When you read a story like that, two things happen. One is, because you are witness to it, you are automatically cast as the role of a survivor of this catastrophe, because you’re seeing it unfold. Everybody who watches The Walking Dead is putting themselves in the place of Rick’s resourceful crew. So it’s kind of reassuring about your own resourcefulness. Then of course, the books or the TV show ends or movie ends. We look up and the beautiful green-blue world is still here. That’s another reassurance to you.
We’re going to see these stories in great profusion in years to come. They never really go away.
The Passage has been optioned for a film adaptation for a while — is there any news on that front?
Here’s what I am permitted to say: There are plans afoot, it could become a “major television event” through FOX Studios.
Would you be involved?
Yes, in some manner. I think television is the right format for this story. One, television accommodates large stories. A good television show goes for a number of seasons, it has many characters, it naturally leads to ensemble storytelling. And television right now is excellent. It is being run by writers. Accomplished writers of fiction are indulging in television! Sometimes it’s a side project, sometimes they throw themselves in it wholeheartedly. But it’s produced a tremendous profusion of great TV.

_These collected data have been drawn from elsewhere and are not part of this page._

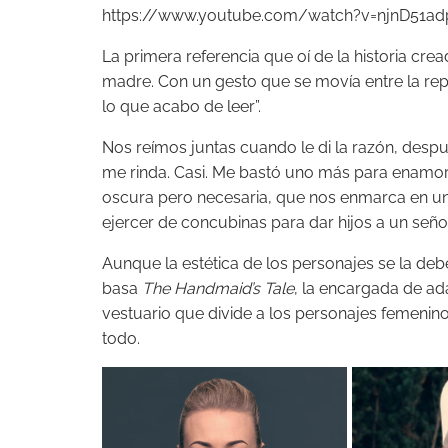
https://www.youtube.com/watch?v=njnD51ad
La primera referencia que oí de la historia cre
madre. Con un gesto que se movía entre la repu
lo que acabo de leer”.
Nos reímos juntas cuando le di la razón, desp
me rinda. Casi. Me bastó uno más para enamor
oscura pero necesaria, que nos enmarca en un f
ejercer de concubinas para dar hijos a un señor
Aunque la estética de los personajes se la d
basa
The Handmaid’s Tale
, la encargada de ad
vestuario que divide a los personajes femenino
todo.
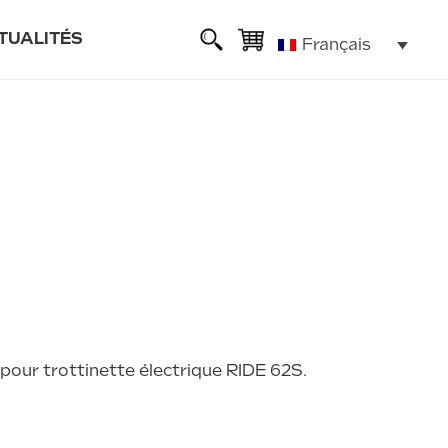
TUALITÉS
Français
sse
ie
lexible
pour trottinette électrique RIDE 62S.
ALL ROAD 6 2x2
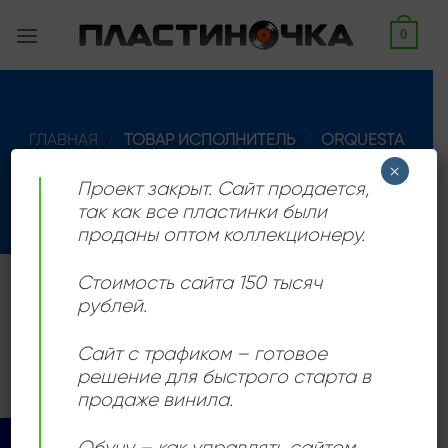
Skip
0
to
content
ГЛАВНАЯ
/
ТОВАР ИСПОЛНИТЕЛЬ
/
ORQUESTA
SOUL
×
Проект закрыт. Сайт продается,
ФИЛЬТРАЦИЯ
так как все пластинки были
проданы оптом коллекционеру.
Стоимость сайта 150 тысяч
Оркестр Соул
рублей.
Товаров, соответствующих вашему запросу, не
Сайт с трафиком – готовое
обнаружено.
решение для быстрого старта в
продаже винила.
Обучу – как управлять сайтом,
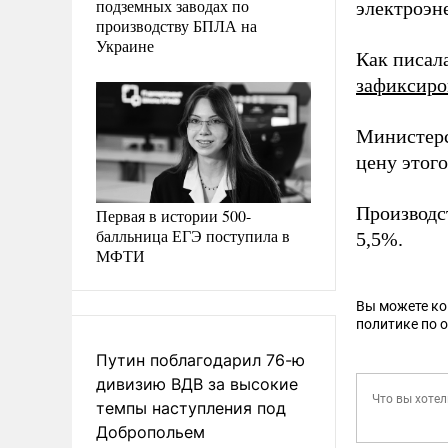
подземных заводах по
электроэн
производству БПЛА на
Украине
Как писал
зафиксиро
Министерс
цену этого
Производс
Первая в истории 500-
балльница ЕГЭ поступила в
5,5%.
МФТИ
Вы можете к
политике по 
Путин поблагодарил 76-ю
дивизию ВДВ за высокие
темпы наступления под
Добропольем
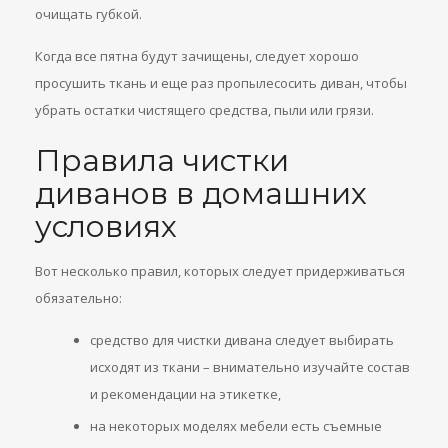
очищать губкой.
Когда все пятна будут зачищены, следует хорошо
просушить ткань и еще раз пропылесосить диван, чтобы
убрать остатки чистящего средства, пыли или грязи.
Правила чистки
диванов в домашних
условиях
Вот несколько правил, которых следует придерживаться
обязательно:
средство для чистки дивана следует выбирать
исходят из ткани – внимательно изучайте состав
и рекомендации на этикетке,
на некоторых моделях мебели есть съемные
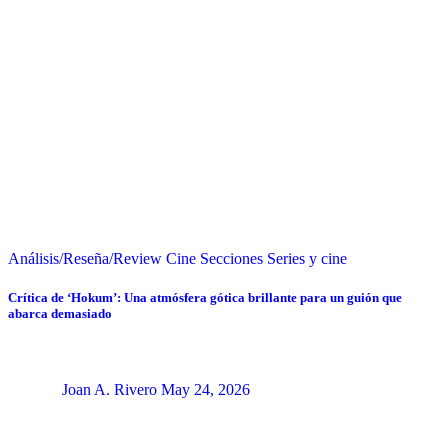
Análisis/Reseña/Review
Cine
Secciones
Series y cine
Crítica de ‘Hokum’: Una atmósfera gótica brillante para un guión que
abarca demasiado
Joan A. Rivero
May 24, 2026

You get a group of people together and at some point somebody says, “what are your favorite shows?” They didn’t say that in the 1970s. What would they have said, Three’s Company? I grew up with the worst television imaginable. Movies were good. But I’m not somebody who wants to work in Hollywood in a large way. I see myself as a novelist, it’s what I love, it’s my specific skill, it’s what I have to offer. So that’s what I’ll always do. But in formulating this particular complex story, I’m the guy who has the whole thing in his head. That’s enormously helpful.
What’s next for you?
I have about 10 years worth of backlogs of ideas. I have long lists of projects that I might take up next. The interesting thing I’ve found is that an idea that captivated you five years ago and had to put aside may not be the one that catches you now. I’ve been writing The Passage for 10 years. I started when I was in my early 40s and I’m in my early-ish 50s. I began this project with a kid in elementary school and a kid who was two years old. He’s now a teenager and the little girl is a freshman in college. So I find myself in a rather different phase of life. The ideas that captivate me now follow accordingly.

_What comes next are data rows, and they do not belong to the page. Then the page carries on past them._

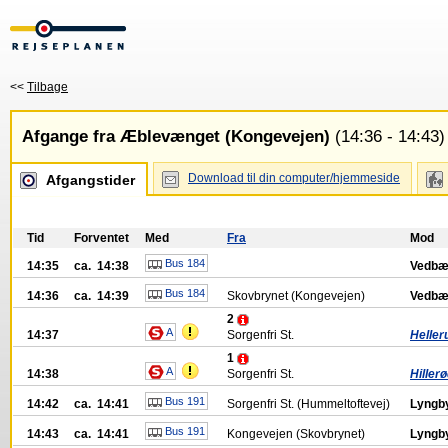
<<
Tilbage
Afgange fra Æblevænget (Kongevejen)
(14:36 - 14:43)
Download til din computer/hjemmeside
Afgangstider
Tid
Forventet
Med
Fra
Mod
Bus 184
14:35
ca. 14:38
Vedbæ
Bus 184
14:36
ca. 14:39
Skovbrynet (Kongevejen)
Vedbæ
2
A
14:37
Sorgenfri St.
Heller
1
A
14:38
Sorgenfri St.
Hillerø
Bus 191
14:42
ca. 14:41
Sorgenfri St. (Hummeltoftevej)
Lyngby
Bus 191
14:43
ca. 14:41
Kongevejen (Skovbrynet)
Lyngby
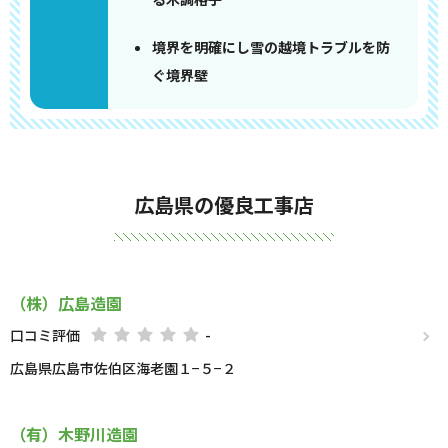
境界を明確にし雪の越境トラブルを防
ぐ境界壁
広島県の優良工事店
（株）広島造園
口コミ評価
-
広島県広島市佐伯区海老園１−５−２
（有）木野川造園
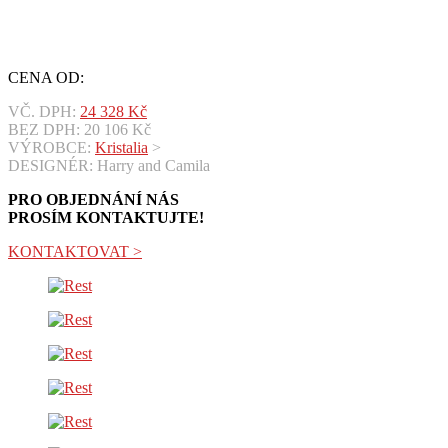
CENA OD:
VČ. DPH:
24 328
Kč
BEZ DPH:
20 106
Kč
VÝROBCE:
Kristalia
>
DESIGNÉR: Harry and Camila
PRO OBJEDNÁNÍ NÁS
PROSÍM KONTAKTUJTE!
KONTAKTOVAT >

So we’ll see where I go next. You can’t comfortably stop writing if you’re a writer. It makes your brain feel empty and mournful. Right now I’m on tour for The City of Mirrors. It’s not a time to write, to be honest. It’s a time to make sure you get three reasonably nutritious meals a day, sleep, and use a lot of Purell. But in five weeks or so, I hope I’ll have something ready to go.
The one thing I asked my publicist to do for my book tour is, I don’t care if it’s the Hampton suites at the airport — put me in a hotel that has a pool in it. I’ll go and swim laps for an hour, and that’s when I do all of my thinking. So I hope that 17 swimming pools in the next four weeks will get me ready to go!